Alex Hilkene, a spokesperson for Health Minister Christine Elliott, said the province knows that some parents might be hesitant to get their child vaccinated and may have questions.
“We also know that some parents may not want their child to get vaccinated at all,” she said in an email. “That’s why we are working closely with public health units, children’s hospitals, children’s services and other health experts, including partnering with SickKids to allow for confidential, convenient and accessible vaccine consultation services for children, youth and their families.”
For its part, the city of Toronto is setting up some 27 clinics in the next two weeks in an effort to get younger students, as well as education workers, vaccinated before the tentative return to in-class learning Jan. 17.
On Thursday, Mayor John Tory said only about 45 per cent of children five to 11 in the city had received their first dose, while 92 per cent in the 12-17 group had received at least one dose.
In early December a lot of kids came into community clinics in the Jane and Finch neighbourhood for vaccines, some with their parents or even grandparents, who joined them to get their first or second doses, said Michelle Dagnino, executive director of the Jane/Finch Community and Family Centre.
Since then, they have “certainly seen a drop-off” in the five-to-11 numbers. Some may be related to the Christmas break.
But Dagnino said the provincial booking system and complicated process to book at one of several pharmacies offering the vaccines are also barriers to some families, especially if the parents are shift workers or lack reliable schedules to book appointments weeks in advance.
She said she feels more targeted pop-ups aimed at families are needed on evenings and weekends, along with an education campaign.
“Really it’s an accessibility issue,” she said. “It’s the pop-up clinics which really have reached the vast majority of the population, and we haven’t seen the same amount of pop-up clinics for kids.”
To tackle this, the Jane and Finch Community and Family Centre and the Black Creek Community Health Centre are organizing three evening pop-up clinics later in January at the Jane Finch Mall, aimed at kids in the community and their family members.

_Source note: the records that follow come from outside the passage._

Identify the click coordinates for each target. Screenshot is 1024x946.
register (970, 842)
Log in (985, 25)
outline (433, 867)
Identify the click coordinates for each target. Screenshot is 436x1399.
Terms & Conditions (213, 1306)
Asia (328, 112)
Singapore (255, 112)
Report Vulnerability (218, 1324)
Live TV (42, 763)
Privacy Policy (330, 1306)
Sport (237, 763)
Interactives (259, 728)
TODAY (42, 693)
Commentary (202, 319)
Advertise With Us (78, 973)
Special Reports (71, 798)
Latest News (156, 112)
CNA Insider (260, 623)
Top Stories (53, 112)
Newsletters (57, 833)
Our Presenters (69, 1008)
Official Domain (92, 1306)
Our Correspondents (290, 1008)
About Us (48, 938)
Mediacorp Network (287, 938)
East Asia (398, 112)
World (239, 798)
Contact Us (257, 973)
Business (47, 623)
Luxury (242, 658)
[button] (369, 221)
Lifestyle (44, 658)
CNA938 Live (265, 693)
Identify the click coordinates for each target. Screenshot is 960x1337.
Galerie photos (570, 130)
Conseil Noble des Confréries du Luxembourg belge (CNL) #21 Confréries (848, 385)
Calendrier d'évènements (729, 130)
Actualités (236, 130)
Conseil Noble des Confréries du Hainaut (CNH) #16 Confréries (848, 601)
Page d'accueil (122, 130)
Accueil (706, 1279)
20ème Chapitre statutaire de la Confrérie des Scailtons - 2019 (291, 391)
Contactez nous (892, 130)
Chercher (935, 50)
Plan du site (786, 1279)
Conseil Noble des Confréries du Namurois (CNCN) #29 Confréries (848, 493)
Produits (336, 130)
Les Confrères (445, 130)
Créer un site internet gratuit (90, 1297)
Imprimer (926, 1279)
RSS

Michelle Westin, a senior analyst of planning, quality and risk with Black Creek, said that only five per cent of doses at community clinics in the neighbourhood are now given to kids five to 11; the overwhelming majority are adults seeking third shots.
There has been some hesitancy from parents who are vaccinated but concerned about giving their young children the vaccine, she said. Clinics where they can ask questions, talk to medical professionals and community ambassadors in different languages can help, she noted, but that approach takes more time and trust.
“It’s not a one-size-fits-all approach for any community,” she said.
Dr. Maria Muraca, a family physician and one of the primary care leads of North York Toronto Health Partners, said they saw two rushes of parents bringing their kids into family health team clinics.
The first was when the kids became eligible in late November. The second was when Omicron started exploding and media reports emerged about more kids ending up in the hospital. But “then it quickly died down again,” once the return to school was delayed, she said.
Her team is stepping up pediatric clinics, where kids get special certificates and loot bags with crayons and colouring pages, as well as providing resources to local schools. The mass vaccination clinic at Seneca’s Newnham Campus has also reopened.
Muraca urges parents to remember that most kids will probably be OK, but not vaccinating them is taking an unnecessary risk that amounts to a “roll of the dice.”
“These vaccines have been around for over a year now, billions of people have received doses,” she said.
“Consider this similar to all the other pediatric vaccines you gave your child and protect them from something you can protect them from.”